While Ugwuanyi will be testing his much taunted popularity, leadership and acceptance in the state, the likes of former Senate President, Ken Nnamani, former governors Jim Nwobodo, Sullivan Chime, former Speaker, Eugene Odoh, Business Moguls, Samuel Onyishi, Baywood Ibe, Onyemuche Nnamani and former Military administrator, Group Capt Joe Orji (rtd) among others who dumped PDP for APC, will also like to show how politically relevant they have become by not only winning in their wards but also their local governments.

These defectors would want to use the election to demonstrate their grassroots acceptability in their quest for federal appointments. They would also like to convince the electorate that they meant business with the loud claim they mouthed long ago that APC would win Enugu governorship election in 2019, as well as the fact that they were the backbones that made the PDP and that their departure marked the doom for the party. It would also be an opportunity to break the dominance the PDP has had in the state since the return of democracy in1999.

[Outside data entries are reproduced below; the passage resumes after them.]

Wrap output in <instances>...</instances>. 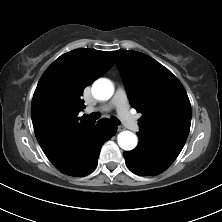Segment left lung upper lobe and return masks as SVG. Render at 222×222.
<instances>
[{"label": "left lung upper lobe", "instance_id": "1", "mask_svg": "<svg viewBox=\"0 0 222 222\" xmlns=\"http://www.w3.org/2000/svg\"><path fill=\"white\" fill-rule=\"evenodd\" d=\"M130 104L142 116L139 141L176 159L187 139L191 105L181 82L164 66L137 51H113Z\"/></svg>", "mask_w": 222, "mask_h": 222}]
</instances>
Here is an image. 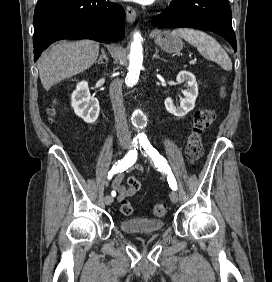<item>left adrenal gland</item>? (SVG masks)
I'll return each instance as SVG.
<instances>
[{
	"mask_svg": "<svg viewBox=\"0 0 272 282\" xmlns=\"http://www.w3.org/2000/svg\"><path fill=\"white\" fill-rule=\"evenodd\" d=\"M158 52L159 50L157 48H155V53L153 54L152 56V59H161L163 61H166L164 58H161L159 55H158Z\"/></svg>",
	"mask_w": 272,
	"mask_h": 282,
	"instance_id": "obj_1",
	"label": "left adrenal gland"
}]
</instances>
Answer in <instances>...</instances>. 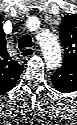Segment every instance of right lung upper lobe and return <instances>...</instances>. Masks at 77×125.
Instances as JSON below:
<instances>
[{"label":"right lung upper lobe","mask_w":77,"mask_h":125,"mask_svg":"<svg viewBox=\"0 0 77 125\" xmlns=\"http://www.w3.org/2000/svg\"><path fill=\"white\" fill-rule=\"evenodd\" d=\"M1 52H0V80L1 89L3 92H7L14 88L17 80L19 79L23 66L13 60L7 50L5 43V34L1 33Z\"/></svg>","instance_id":"cb5924a9"}]
</instances>
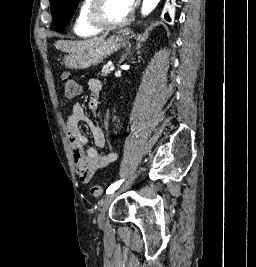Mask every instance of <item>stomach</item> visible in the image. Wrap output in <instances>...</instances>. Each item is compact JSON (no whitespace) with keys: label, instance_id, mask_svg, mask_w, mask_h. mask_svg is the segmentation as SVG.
Returning <instances> with one entry per match:
<instances>
[{"label":"stomach","instance_id":"0dacf381","mask_svg":"<svg viewBox=\"0 0 256 267\" xmlns=\"http://www.w3.org/2000/svg\"><path fill=\"white\" fill-rule=\"evenodd\" d=\"M128 38L126 30L115 32L113 36H109L104 42H100L98 46H89L85 52H77V54L67 56L63 62V67H70L72 70H83V68L96 66V64H99L114 52H118Z\"/></svg>","mask_w":256,"mask_h":267}]
</instances>
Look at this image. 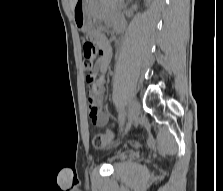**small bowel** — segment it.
<instances>
[{
    "mask_svg": "<svg viewBox=\"0 0 223 191\" xmlns=\"http://www.w3.org/2000/svg\"><path fill=\"white\" fill-rule=\"evenodd\" d=\"M124 29V22L117 19L115 31L121 33ZM91 37L98 43L99 52L96 61V70L101 73V77L96 80V87L90 88L87 94V106L89 116L96 126H103L108 122V114L103 108V92L105 89V79L103 75L107 72L111 60V47L106 37L100 31H94Z\"/></svg>",
    "mask_w": 223,
    "mask_h": 191,
    "instance_id": "c3829d8e",
    "label": "small bowel"
}]
</instances>
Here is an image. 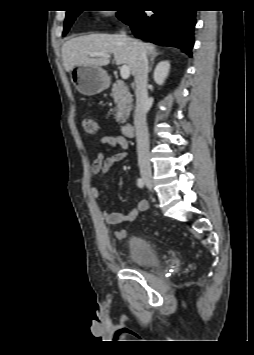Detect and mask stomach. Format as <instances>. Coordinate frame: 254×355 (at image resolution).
I'll use <instances>...</instances> for the list:
<instances>
[{
    "label": "stomach",
    "mask_w": 254,
    "mask_h": 355,
    "mask_svg": "<svg viewBox=\"0 0 254 355\" xmlns=\"http://www.w3.org/2000/svg\"><path fill=\"white\" fill-rule=\"evenodd\" d=\"M70 80L83 95L92 96L102 92L109 86L106 71L94 65H78L70 71Z\"/></svg>",
    "instance_id": "stomach-1"
}]
</instances>
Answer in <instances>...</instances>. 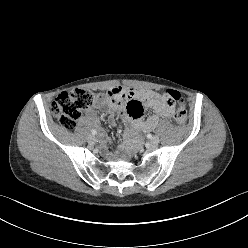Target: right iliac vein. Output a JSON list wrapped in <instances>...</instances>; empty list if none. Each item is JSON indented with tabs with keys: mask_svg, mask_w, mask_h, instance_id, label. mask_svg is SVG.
<instances>
[{
	"mask_svg": "<svg viewBox=\"0 0 248 248\" xmlns=\"http://www.w3.org/2000/svg\"><path fill=\"white\" fill-rule=\"evenodd\" d=\"M88 142H89L90 144H95V143H96V138H95L94 136H89V137H88Z\"/></svg>",
	"mask_w": 248,
	"mask_h": 248,
	"instance_id": "obj_1",
	"label": "right iliac vein"
}]
</instances>
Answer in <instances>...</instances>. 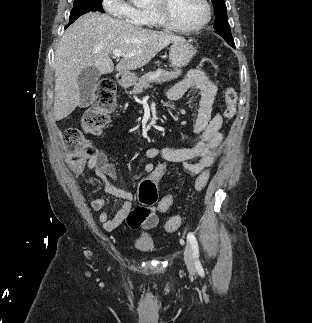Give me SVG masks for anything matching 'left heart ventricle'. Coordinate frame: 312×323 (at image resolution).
Segmentation results:
<instances>
[{"instance_id": "b2bd125f", "label": "left heart ventricle", "mask_w": 312, "mask_h": 323, "mask_svg": "<svg viewBox=\"0 0 312 323\" xmlns=\"http://www.w3.org/2000/svg\"><path fill=\"white\" fill-rule=\"evenodd\" d=\"M165 14L176 22H194L195 18H206L208 8L202 0H167Z\"/></svg>"}]
</instances>
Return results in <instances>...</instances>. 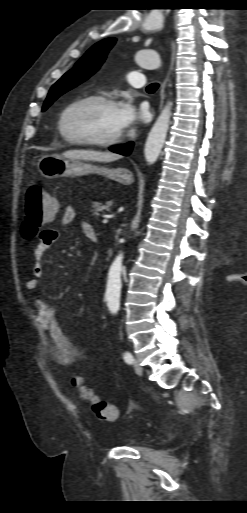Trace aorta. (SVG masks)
<instances>
[{
	"label": "aorta",
	"instance_id": "762f6f07",
	"mask_svg": "<svg viewBox=\"0 0 247 513\" xmlns=\"http://www.w3.org/2000/svg\"><path fill=\"white\" fill-rule=\"evenodd\" d=\"M135 62L139 66L149 70H155L161 66L160 57L158 53L153 50L138 52L135 56ZM171 107V102L165 105L148 134L144 148V156L149 165L157 161L163 148L169 129ZM122 261L123 254L121 253L112 263L108 276L107 292L109 307L113 312H117L120 307Z\"/></svg>",
	"mask_w": 247,
	"mask_h": 513
}]
</instances>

But is it at Ugwuanyi’s tenure that the PDP would lose any ward or council to another political party? Knowing Ugwuanyi as one that puts everything he’s got into a fight, it is unlikely that he would want to cave in, despite his relationship with these leaders and political parties.

And apparently realizing that it was not a tea party, Ugwuanyi personally led the campaigns of the PDP to solicit for votes and use every available opportunity to try to convince the electorate on why his administration has not expanded the infrastructure base two years after as well as fix those he inherited that have gone bad overtime.

He would equally be using the election to prove the position of his party that the “big wigs” who jettisoned it have become political liabilities that would not be missed by the PDP. In 2015, these politicians joined Chime to deliver Ugwuanyi as governor on the platform of the PDP but the governor’s opponents said his claim of performance is a hoax and that he has not gone beyond payment of salary to about 50,000-workforce with wage bill of a little over one billion naira monthly.

Chief Mrs Beatrice Ochi, a chieftain of the PDP in Ogugu-Amoli-Owelli ward, Awgu local government told The Guardian that “Enugu is the home of the PDP and if we have continued to provide democracy dividend to the delight of the people these past years, it means nobody will like to vote against the party in this election.

“It is going to be a sweet victory to show gratitude to our performing governor for what he has been able to do in the last two years. So those angling to take over should try next time because as far we are concerned, it is going to be PDP all the way. Ugwuanyi has demonstrated that we don’t need much campaign to win this election.”

But John Udeh of the All Progressives Grand Alliance (APGA) stated, “We are seeing what looks like an election in the local governments of Enugu State for the first time. Imposition of candidates of a particular party had been the rule before now. Every party wants to win election and since there is an opportunity for that, I don’t think it will continue as an affair of a particular party. My party is desirous for a win anyhow.”